The number ε is the ratio S_I(0)/S(0). Therefore S_I(0)/S_A(0)=ε/(1–ε) which is approximately equal to ε. There is no error, nor is there any benefit of unnecessarily complicated formulae that can be easily simplified. The author states that the only reason for changing epsilon, with no apparent scientific basis in the same population, seems to fit the data. This comment is not understood since the idea of changing any model parameter or equation is to fit and explain the data logically. In addition, we do explain the method of estimating epsilon.

It is explained in the paper that the epidemiological parameters change with time, mainly due to changes in the contact parameter beta. Thus, when the previous estimates no longer match ground-level data, a new phase is initiated based on changing in interactions and hence the duration of phases cannot be the same.

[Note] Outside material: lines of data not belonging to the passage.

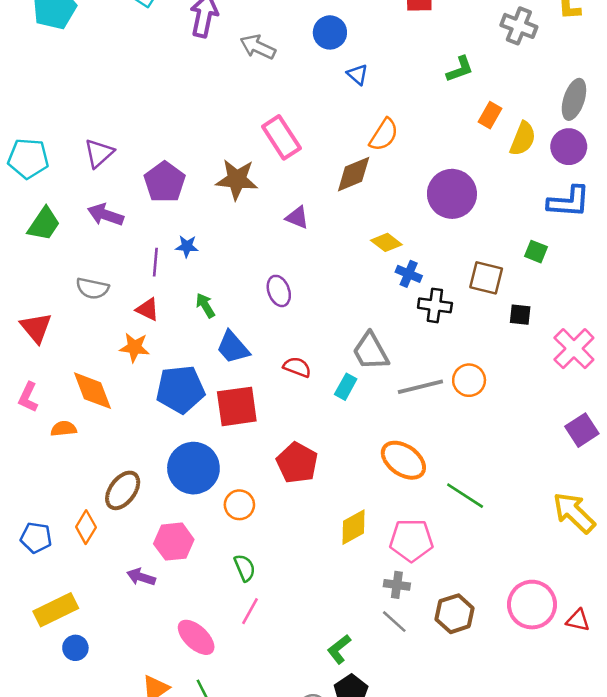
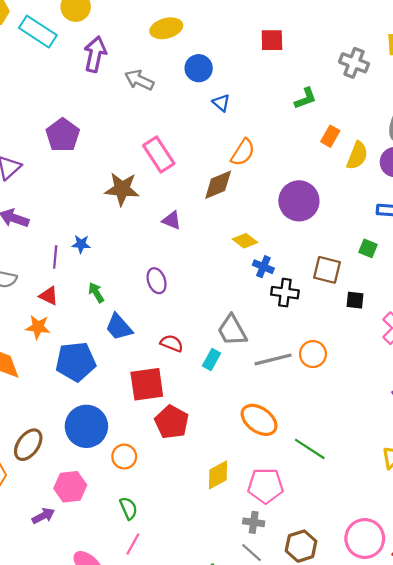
purple pentagon: (165, 182) -> (63, 135), moved
red square: (237, 406) -> (147, 384), moved
purple arrow: (141, 577) -> (43, 516), turned 135

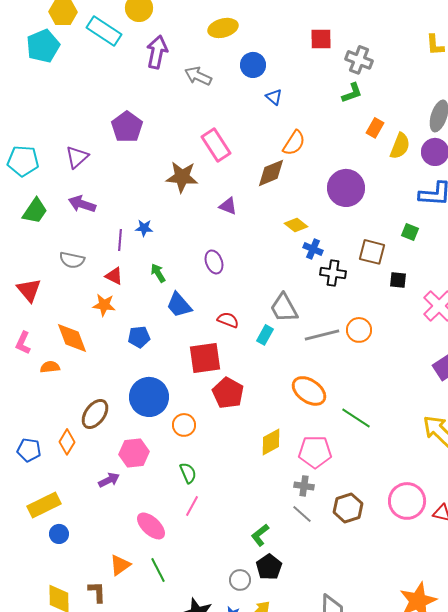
gray cross: (354, 63) -> (359, 60), moved
blue pentagon: (76, 362) -> (139, 337), size x0.6

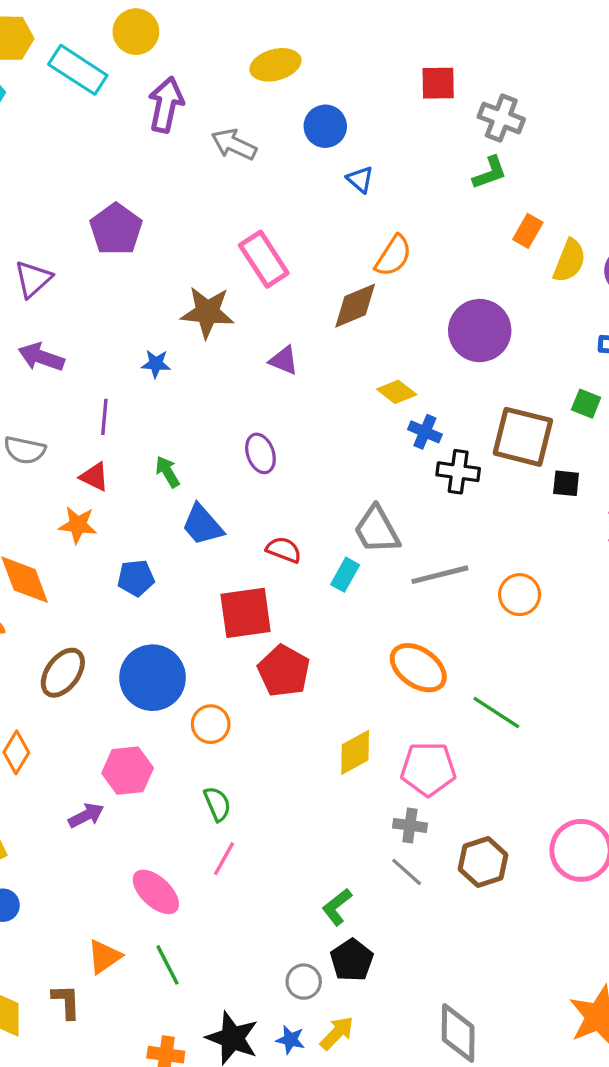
blue star: (144, 228) -> (156, 364), moved
brown square: (372, 252) -> (523, 437), size x1.4
orange circle: (359, 330) -> (520, 595), moved
brown ellipse: (95, 414) -> (63, 673), moved

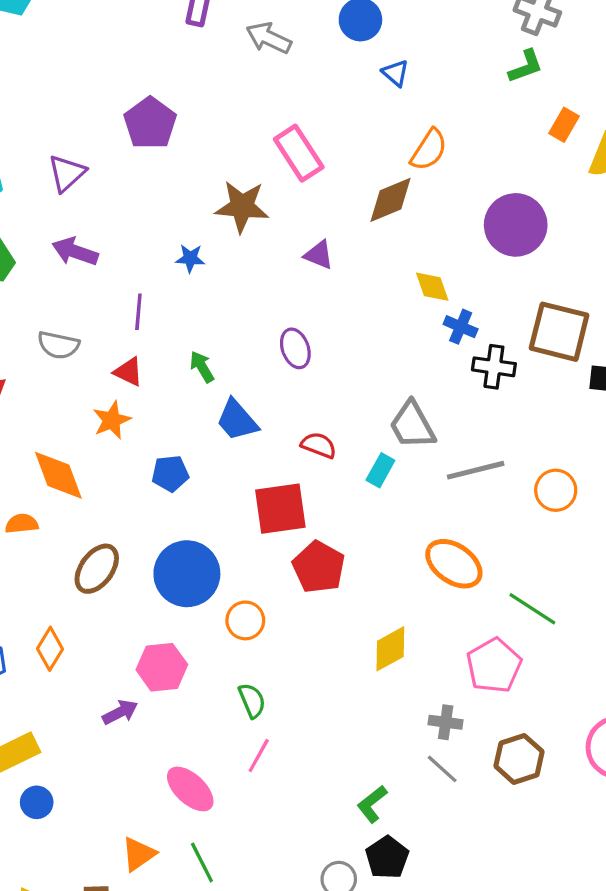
yellow diamond: (397, 392) -> (432, 287), turned 33
orange star: (78, 525) -> (112, 420), turned -30
pink pentagon: (428, 769) -> (494, 665), moved, turned -30

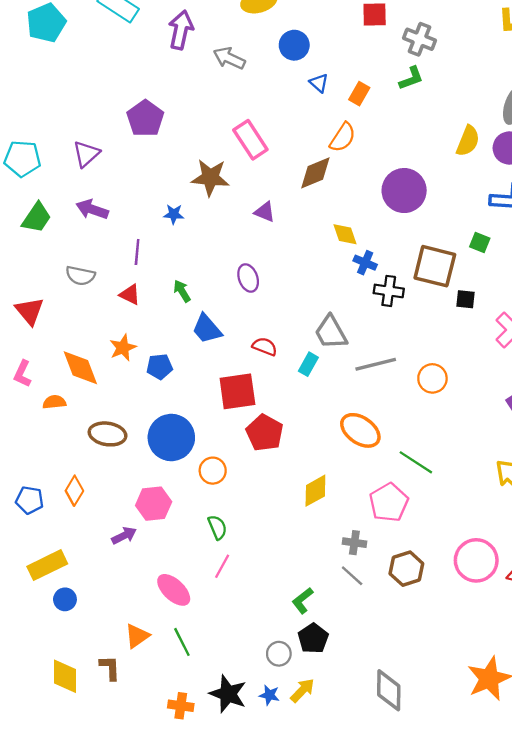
orange rectangle: (564, 125) -> (359, 94), moved
orange star: (112, 420) -> (123, 348), moved
brown ellipse: (97, 569) -> (108, 434), turned 63

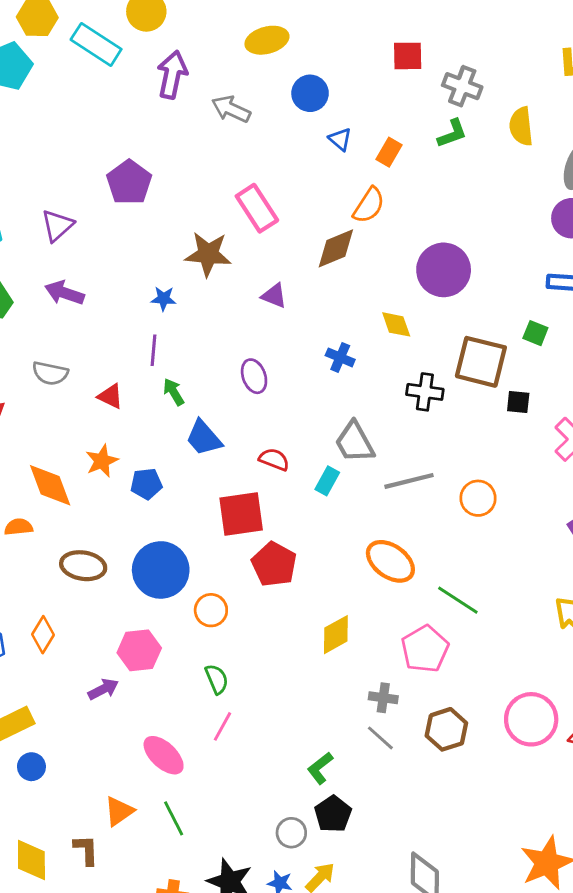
yellow semicircle: (468, 141) -> (521, 126), moved, turned 152
yellow diamond: (345, 234) -> (396, 324), moved
purple line: (137, 252) -> (154, 350), moved
blue cross: (365, 263) -> (340, 357), moved

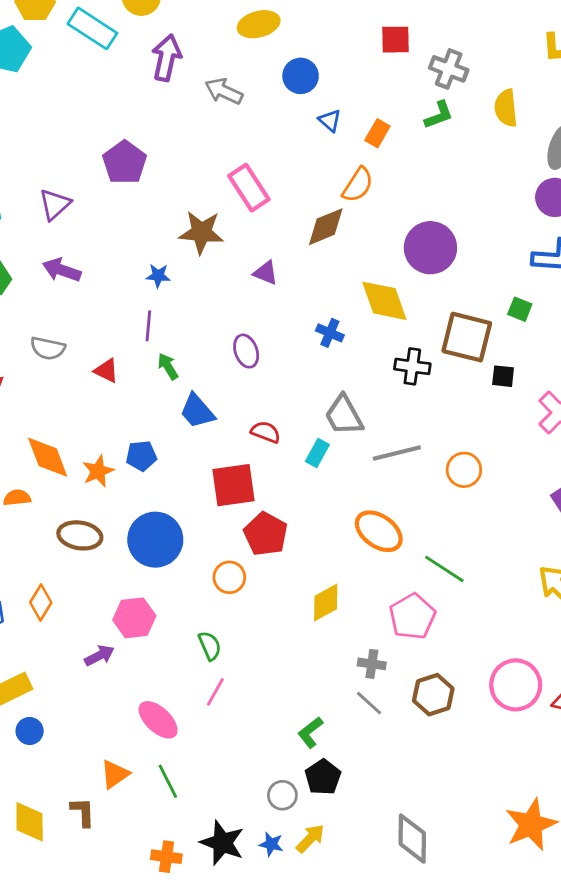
yellow diamond: (396, 324) -> (384, 301), size x1.6
orange star: (102, 461) -> (98, 471), moved
orange circle: (211, 610) -> (229, 577), moved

The eta parameter captures deaths and does not interfere with the gamma parameter.

Answered at para 7 already.

For multi-compartmental models, the simple beta/gamma formula for R_0 can be replaced by a more elaborate formula involving the spectral radius of the next generation matrix. This is well-studied in mathematical epidemiology. However, with the simplifying assumptions made, the R_0 reduces to beta/gamma. We do not see any benefit in using the effective R.

We agree that a wire diagram should have been included. The same is being added as a Figure 1 here.

Figure

Flowchart for population in the SAIR model. S, susceptible; SA susceptible and asymptomatic; A, asymptomatic; I, infected; SI, susceptible and infected; RA, recovered among asymptomatic; RI, recovered among infected

This observation mentions a few phenomena in non-linear analysis, and adds that it is unclear whether this property is true with the proposed model. We would like to point out that one of the authors has been working on non-linear dynamics for many decades now. The situation that Dr Sinha has hypothesized does not occur with any of the various classes of SEIR, SAIR, or other models, including the one proposed by us. There are no basin boundaries nor is there chaotic behaviour. The set of equilibria is globally attractive. This is further exemplified at Theorems 6, 7, and 8 of reference 271 in our article6.

Comments at points 2 and 13 are simply opinions and do not call for any response from us.

We believe that our model is biologically relevant and mathematically correct. So long as our model continues to fit not only past but also future data or a better model can be developed, we feel our model explains the pandemic in a simple and replicable way.